WHAT YOU SHOULD DO
Within the listing below, please show every line carrying the string "даже".

MATERIAL FOR THIS TASK
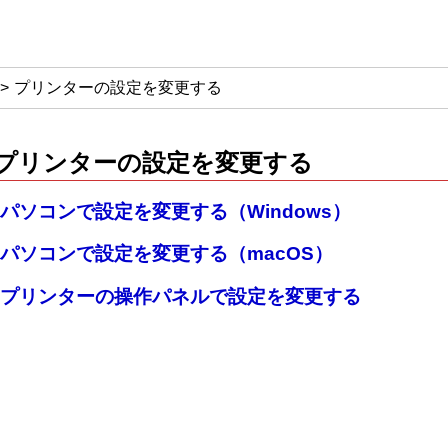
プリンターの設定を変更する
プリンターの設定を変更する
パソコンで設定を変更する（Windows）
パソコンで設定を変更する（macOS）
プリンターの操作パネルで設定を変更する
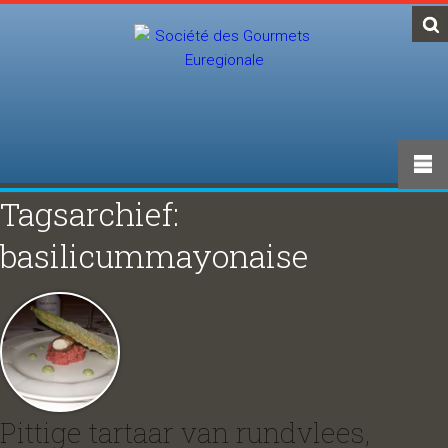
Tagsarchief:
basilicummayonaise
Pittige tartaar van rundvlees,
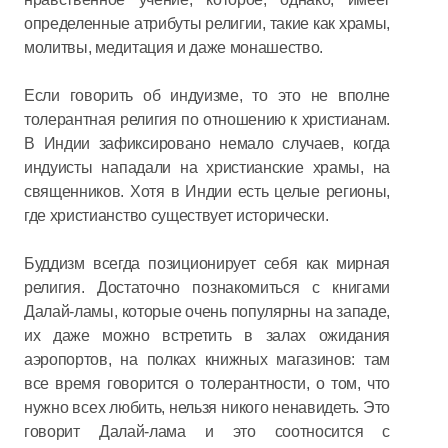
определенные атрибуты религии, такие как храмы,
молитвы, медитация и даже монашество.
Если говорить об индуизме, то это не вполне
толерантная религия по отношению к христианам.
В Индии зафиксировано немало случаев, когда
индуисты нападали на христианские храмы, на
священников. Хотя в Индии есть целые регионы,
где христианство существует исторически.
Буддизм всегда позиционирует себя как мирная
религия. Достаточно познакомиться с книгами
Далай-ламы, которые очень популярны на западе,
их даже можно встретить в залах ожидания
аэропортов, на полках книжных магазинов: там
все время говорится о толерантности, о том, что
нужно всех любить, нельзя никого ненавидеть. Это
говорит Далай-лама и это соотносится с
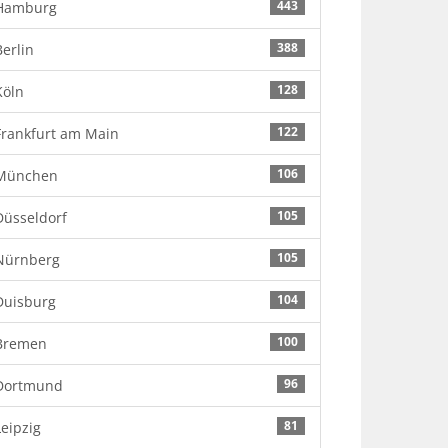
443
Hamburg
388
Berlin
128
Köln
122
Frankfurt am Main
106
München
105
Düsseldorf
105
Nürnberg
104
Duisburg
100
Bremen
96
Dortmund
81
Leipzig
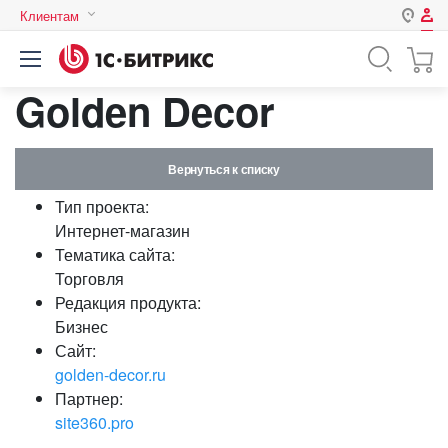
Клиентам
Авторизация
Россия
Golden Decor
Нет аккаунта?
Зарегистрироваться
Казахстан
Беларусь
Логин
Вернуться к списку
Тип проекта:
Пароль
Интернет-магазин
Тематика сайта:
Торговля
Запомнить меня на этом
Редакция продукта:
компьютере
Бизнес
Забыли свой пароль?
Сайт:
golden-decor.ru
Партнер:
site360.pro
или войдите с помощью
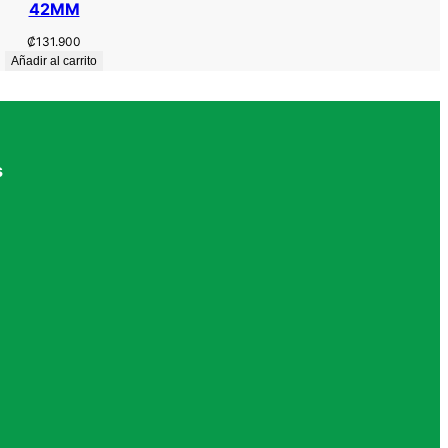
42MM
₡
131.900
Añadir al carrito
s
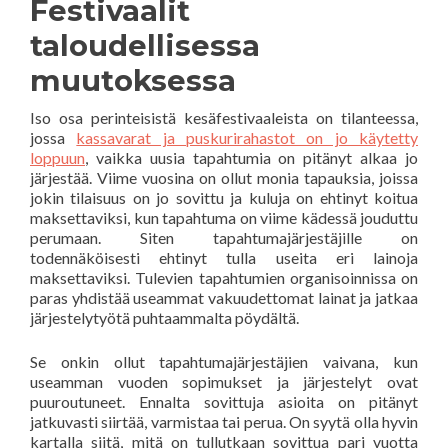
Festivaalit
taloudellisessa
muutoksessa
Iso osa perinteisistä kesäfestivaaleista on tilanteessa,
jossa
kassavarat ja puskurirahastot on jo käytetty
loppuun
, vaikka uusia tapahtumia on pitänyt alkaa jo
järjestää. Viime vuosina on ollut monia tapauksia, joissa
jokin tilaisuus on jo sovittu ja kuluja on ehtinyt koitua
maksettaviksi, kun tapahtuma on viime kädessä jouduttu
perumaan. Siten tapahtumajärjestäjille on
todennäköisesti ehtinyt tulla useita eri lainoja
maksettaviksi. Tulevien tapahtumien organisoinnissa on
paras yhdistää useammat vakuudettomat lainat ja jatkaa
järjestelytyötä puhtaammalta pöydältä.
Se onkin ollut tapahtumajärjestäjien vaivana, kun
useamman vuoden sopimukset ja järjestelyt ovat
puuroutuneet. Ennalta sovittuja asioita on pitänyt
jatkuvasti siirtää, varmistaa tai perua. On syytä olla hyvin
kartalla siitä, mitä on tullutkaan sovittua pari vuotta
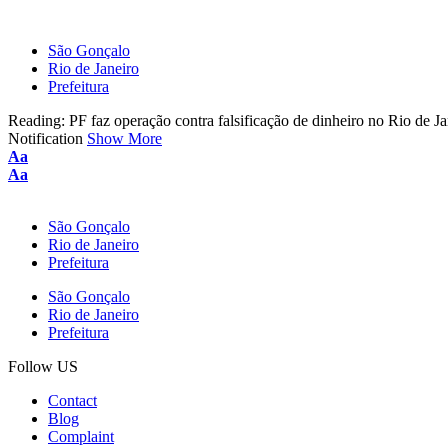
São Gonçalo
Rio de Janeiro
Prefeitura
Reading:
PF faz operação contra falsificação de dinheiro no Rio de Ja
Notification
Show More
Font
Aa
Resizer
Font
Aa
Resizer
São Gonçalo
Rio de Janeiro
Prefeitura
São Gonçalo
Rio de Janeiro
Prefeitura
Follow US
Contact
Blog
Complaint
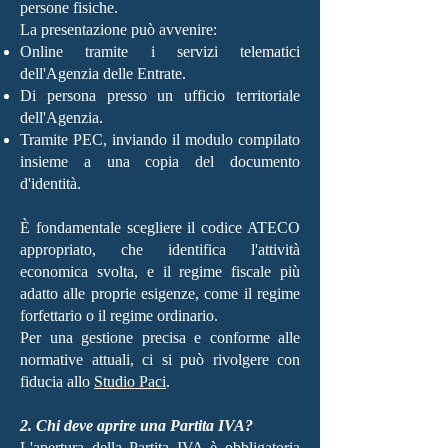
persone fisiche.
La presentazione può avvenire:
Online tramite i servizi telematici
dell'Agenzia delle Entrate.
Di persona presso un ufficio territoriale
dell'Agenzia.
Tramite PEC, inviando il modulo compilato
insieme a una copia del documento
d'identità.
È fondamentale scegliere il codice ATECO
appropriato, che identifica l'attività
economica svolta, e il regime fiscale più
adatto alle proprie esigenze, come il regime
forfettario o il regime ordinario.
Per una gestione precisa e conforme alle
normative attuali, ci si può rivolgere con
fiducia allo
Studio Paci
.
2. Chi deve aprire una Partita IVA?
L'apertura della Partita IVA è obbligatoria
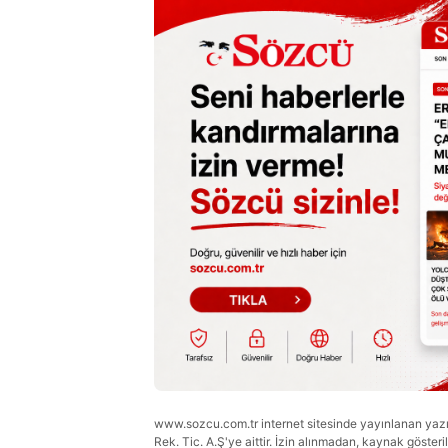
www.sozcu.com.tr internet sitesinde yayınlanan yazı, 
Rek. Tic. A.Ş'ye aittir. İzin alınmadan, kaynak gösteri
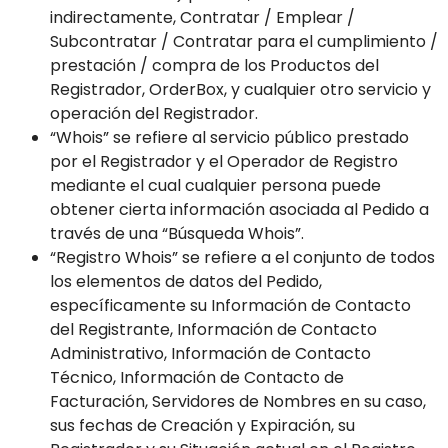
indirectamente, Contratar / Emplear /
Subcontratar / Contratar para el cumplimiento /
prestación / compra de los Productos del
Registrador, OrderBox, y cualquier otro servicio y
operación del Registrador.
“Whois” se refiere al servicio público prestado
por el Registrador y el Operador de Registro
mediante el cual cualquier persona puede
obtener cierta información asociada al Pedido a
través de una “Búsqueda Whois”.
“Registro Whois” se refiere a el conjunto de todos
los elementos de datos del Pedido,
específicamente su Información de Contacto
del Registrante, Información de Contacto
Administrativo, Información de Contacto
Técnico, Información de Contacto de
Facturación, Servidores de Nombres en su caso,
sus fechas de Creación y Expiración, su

WRITTEN RESPONSE
молитвы, медитация и даже монашество.
их даже можно встретить в залах ожидания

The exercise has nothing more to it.